What you need to do:
Having located "Return results in" in the records below, repeat exactly the line it is on and all subsequent lines, ending with the last.

Data listing:
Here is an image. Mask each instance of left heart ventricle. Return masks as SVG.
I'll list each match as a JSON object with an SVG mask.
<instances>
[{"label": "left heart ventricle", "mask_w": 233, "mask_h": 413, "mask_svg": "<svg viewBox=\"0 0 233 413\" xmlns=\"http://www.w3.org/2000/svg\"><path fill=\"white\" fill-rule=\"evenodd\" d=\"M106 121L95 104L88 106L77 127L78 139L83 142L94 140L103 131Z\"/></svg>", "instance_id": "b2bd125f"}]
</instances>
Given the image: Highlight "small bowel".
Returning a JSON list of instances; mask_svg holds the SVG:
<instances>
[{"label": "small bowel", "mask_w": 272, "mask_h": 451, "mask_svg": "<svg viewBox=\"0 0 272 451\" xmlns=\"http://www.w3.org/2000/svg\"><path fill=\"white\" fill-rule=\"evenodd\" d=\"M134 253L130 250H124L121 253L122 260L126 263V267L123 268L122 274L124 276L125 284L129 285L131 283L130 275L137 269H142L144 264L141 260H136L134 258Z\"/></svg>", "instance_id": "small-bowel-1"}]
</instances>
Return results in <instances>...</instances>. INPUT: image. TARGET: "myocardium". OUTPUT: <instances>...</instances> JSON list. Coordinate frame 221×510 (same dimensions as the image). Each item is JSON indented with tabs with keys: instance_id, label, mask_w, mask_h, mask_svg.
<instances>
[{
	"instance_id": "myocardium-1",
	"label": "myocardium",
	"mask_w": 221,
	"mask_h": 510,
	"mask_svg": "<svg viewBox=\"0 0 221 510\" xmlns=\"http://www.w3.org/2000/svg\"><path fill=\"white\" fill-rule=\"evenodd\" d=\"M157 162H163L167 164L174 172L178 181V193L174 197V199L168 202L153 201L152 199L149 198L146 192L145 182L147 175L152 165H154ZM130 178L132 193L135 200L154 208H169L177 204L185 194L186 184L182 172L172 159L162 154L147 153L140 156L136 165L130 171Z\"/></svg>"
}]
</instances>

Your solution:
Return results in <instances>...</instances>. INPUT: image. TARGET: "myocardium". OUTPUT: <instances>...</instances> JSON list. Coordinate frame 221×510 (same dimensions as the image). Each item is JSON indented with tabs with keys: instance_id, label, mask_w, mask_h, mask_svg.
<instances>
[{
	"instance_id": "myocardium-1",
	"label": "myocardium",
	"mask_w": 221,
	"mask_h": 510,
	"mask_svg": "<svg viewBox=\"0 0 221 510\" xmlns=\"http://www.w3.org/2000/svg\"><path fill=\"white\" fill-rule=\"evenodd\" d=\"M157 162H163L167 164L174 172L178 181V193L174 197V199L168 202L153 201L152 199L149 198L146 192L145 182L147 175L152 165H154ZM130 178L132 193L135 200L154 208H169L177 204L185 194L186 184L182 172L172 159L162 154L147 153L140 156L136 165L130 171Z\"/></svg>"
}]
</instances>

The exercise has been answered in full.